D'Amelio: "Something I would have never thought that I could have done before is dancing in front of thousands of people. It changed how people view me in a negative and a positive way."
D'Amelio: "The fact that we’re still letting society tell us what you have to look like to be considered perfect is outrageous to me."
D'Amelio: "So many people can see my content and see that I dance and maybe it’ll draw them to my Instagram where I have longer clips of me and dance classes or improv."
D'Amelio: "I feel like no one really gets to see, but, people are always talking about how they think our family dynamic is pretty cool."
D'Amelio: “Everyone else my age is figuring out: What’s my major going to be? Where am I going to go to college? I’m also figuring out, well, what do I want to do for my life? What makes me happy? What makes me feel like I can make a career out of this? I can make a job out of this and be continuously happy for the rest of my life. We’re all kind of thinking the same things just in different ways.”
D'Amelio: "I know all my years of training aren't helping with TikTok dancing, but I know that TikTok dancing is fun."
D'Amelio: "I once saw a TikTok beauty hack about taking a hot bowl of water and using it to steam your face. I tried it, and it feels so good."
D'Amelio: "It's extremely difficult to want to continue doing something that people say how much they hate, it's hard. It doesn't feel like it used to, where there was collaborations and fun and everyone was friends."
[On getting hate on social media]
D'Amelio: "It's extremely difficult to continue posting on a platform where the people that are watching your videos don't actually want to see you, and a lot of the feedback is negative. It's very hard to do that."
D'Amelio: "I’m trying to show people that I’m a person, and I deal with the same things as you guys, and I’m trying to make the best of it."

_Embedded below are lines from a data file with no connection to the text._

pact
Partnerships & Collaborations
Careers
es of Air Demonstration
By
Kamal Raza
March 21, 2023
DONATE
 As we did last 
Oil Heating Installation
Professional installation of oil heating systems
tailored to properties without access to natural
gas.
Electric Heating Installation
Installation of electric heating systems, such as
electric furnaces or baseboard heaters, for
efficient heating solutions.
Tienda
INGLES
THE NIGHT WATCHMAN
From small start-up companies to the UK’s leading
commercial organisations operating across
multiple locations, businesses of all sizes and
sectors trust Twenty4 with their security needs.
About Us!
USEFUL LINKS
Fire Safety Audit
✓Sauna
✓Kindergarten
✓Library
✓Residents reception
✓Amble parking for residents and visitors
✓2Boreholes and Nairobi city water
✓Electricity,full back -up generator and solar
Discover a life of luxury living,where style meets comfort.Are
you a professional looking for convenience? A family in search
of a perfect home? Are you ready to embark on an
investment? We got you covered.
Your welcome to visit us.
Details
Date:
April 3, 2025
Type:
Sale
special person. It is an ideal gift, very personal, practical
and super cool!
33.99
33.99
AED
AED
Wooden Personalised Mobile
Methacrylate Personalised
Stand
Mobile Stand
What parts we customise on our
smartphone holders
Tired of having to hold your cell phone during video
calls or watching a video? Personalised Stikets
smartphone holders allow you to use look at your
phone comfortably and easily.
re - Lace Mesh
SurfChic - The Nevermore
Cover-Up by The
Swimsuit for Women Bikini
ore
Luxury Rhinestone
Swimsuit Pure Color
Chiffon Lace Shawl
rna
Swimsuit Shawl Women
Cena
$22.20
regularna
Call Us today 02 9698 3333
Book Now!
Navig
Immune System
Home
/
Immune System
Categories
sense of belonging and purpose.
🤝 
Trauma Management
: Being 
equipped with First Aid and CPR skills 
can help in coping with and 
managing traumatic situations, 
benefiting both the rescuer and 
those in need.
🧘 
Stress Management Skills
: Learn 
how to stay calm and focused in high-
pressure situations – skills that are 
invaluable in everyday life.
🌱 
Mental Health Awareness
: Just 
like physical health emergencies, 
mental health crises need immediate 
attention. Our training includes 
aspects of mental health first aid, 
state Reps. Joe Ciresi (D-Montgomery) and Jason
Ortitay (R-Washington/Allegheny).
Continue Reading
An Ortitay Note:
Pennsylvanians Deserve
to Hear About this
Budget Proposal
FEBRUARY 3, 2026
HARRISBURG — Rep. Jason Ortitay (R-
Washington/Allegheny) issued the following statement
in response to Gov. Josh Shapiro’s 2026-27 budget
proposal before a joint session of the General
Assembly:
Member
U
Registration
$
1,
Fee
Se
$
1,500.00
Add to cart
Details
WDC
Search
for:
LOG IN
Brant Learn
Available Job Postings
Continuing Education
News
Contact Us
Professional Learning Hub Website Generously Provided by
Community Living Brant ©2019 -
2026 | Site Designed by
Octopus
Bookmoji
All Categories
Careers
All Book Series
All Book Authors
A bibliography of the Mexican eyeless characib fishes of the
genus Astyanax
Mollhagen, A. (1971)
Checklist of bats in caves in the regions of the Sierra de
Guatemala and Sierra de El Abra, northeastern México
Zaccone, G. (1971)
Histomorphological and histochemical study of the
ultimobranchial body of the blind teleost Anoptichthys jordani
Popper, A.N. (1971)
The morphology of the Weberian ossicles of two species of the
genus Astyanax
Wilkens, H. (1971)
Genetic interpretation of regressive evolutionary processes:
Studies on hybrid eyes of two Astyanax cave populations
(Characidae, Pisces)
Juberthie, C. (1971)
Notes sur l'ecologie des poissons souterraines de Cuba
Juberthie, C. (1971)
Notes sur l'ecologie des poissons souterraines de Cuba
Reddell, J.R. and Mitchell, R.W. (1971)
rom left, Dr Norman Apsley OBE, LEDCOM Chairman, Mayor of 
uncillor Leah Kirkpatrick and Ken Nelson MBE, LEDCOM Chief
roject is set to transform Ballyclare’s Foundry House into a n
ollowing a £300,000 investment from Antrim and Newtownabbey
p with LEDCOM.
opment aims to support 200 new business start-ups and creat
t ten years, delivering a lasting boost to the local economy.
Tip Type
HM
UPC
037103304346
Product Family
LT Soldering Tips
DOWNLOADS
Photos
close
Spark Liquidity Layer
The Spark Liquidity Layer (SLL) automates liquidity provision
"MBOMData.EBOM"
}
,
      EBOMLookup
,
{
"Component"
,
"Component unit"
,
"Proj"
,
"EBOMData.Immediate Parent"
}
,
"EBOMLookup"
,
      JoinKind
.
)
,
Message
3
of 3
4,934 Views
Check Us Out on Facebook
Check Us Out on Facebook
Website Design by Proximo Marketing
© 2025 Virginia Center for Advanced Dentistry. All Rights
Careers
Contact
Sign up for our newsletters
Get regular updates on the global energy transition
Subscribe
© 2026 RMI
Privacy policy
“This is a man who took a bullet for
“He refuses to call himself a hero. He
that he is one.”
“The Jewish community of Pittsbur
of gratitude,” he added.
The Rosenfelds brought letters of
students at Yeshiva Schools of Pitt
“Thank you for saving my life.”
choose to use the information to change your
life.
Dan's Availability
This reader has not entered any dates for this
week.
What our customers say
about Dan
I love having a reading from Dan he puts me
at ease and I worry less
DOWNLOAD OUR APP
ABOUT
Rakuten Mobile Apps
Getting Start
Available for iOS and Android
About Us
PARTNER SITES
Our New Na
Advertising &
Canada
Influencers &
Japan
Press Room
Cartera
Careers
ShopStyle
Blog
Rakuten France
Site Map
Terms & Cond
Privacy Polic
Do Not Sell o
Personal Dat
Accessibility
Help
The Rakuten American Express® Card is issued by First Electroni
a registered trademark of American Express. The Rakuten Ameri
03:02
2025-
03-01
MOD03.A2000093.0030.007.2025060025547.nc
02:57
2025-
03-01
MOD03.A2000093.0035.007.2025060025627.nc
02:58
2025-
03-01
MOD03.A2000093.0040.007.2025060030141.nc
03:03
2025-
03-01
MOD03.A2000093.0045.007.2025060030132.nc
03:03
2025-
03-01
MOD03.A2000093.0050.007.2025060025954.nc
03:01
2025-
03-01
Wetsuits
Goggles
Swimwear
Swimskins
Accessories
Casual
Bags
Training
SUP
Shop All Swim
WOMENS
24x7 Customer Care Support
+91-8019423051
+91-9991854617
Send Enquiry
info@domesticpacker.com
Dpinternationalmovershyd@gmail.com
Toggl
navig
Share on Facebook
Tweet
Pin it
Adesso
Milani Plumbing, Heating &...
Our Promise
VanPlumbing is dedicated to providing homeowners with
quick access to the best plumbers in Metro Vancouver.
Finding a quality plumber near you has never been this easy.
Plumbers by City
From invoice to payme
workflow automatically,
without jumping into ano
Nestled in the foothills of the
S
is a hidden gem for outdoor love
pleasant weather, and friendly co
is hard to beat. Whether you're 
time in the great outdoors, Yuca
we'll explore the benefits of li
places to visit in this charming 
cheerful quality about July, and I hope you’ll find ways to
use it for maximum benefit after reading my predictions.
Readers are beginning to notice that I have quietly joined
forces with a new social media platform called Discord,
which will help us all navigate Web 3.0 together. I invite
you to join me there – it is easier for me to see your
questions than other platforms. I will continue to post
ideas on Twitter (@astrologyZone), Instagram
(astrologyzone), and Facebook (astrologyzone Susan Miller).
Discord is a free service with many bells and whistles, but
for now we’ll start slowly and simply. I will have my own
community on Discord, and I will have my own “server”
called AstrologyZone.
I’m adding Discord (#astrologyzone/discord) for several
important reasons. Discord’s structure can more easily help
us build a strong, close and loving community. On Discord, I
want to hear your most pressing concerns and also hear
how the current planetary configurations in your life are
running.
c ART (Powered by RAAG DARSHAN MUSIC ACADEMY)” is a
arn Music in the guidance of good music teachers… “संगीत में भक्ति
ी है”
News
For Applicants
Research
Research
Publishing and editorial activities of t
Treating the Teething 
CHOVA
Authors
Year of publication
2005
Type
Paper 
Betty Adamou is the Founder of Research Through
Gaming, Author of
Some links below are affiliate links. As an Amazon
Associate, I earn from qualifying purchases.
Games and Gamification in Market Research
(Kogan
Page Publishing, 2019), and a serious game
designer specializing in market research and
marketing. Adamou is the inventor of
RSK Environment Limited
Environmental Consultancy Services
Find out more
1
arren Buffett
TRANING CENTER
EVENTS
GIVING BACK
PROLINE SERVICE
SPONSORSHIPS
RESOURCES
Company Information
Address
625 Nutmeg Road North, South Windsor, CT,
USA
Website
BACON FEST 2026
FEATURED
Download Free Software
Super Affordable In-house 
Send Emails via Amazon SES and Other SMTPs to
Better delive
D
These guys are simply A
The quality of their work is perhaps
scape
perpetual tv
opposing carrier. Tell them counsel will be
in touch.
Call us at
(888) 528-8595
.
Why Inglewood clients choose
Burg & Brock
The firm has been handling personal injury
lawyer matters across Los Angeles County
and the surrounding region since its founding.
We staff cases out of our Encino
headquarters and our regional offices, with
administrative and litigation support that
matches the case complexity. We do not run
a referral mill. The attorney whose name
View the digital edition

D'Amelio: "I’ve just been taking care of my skin even more since I have the extra time at home, which makes it really easy to commit to my routine. I’ve also been trying new things, including makeup for days I want to do a little more."
D'Amelio: "I get self-conscious and I get insecure, as everybody else does, but I try not to show that."
D'Amelio: “But it was also just weird to see, like, Oh, that’s me. Like, how did this even happen? Like, thinking back to a year ago, no one even knew my name.”
D'Amelio: "I think I’m working on being a lot more positive in my everyday life because I realize comments and things can hurt."